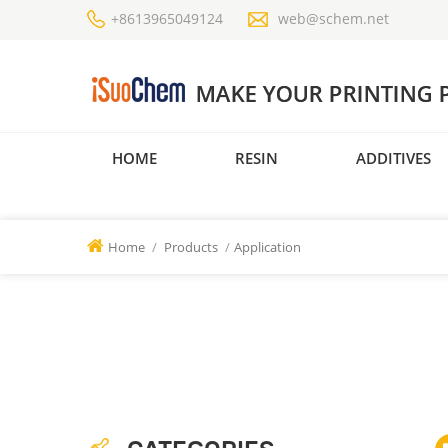
+8613965049124
web@schem.net
HOME
RESIN
ADDITIVES
Home
/
Products
/
Application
☆ ☆ ☆ ☆ ☆
# YOUR GOAL
With the pictures left aside, set down each entry above exactly as it stands.

# ANSWER FOR THIS EXERCISE
+8613965049124
web@schem.net
HOME
RESIN
ADDITIVES
Home
/
Products
/
Application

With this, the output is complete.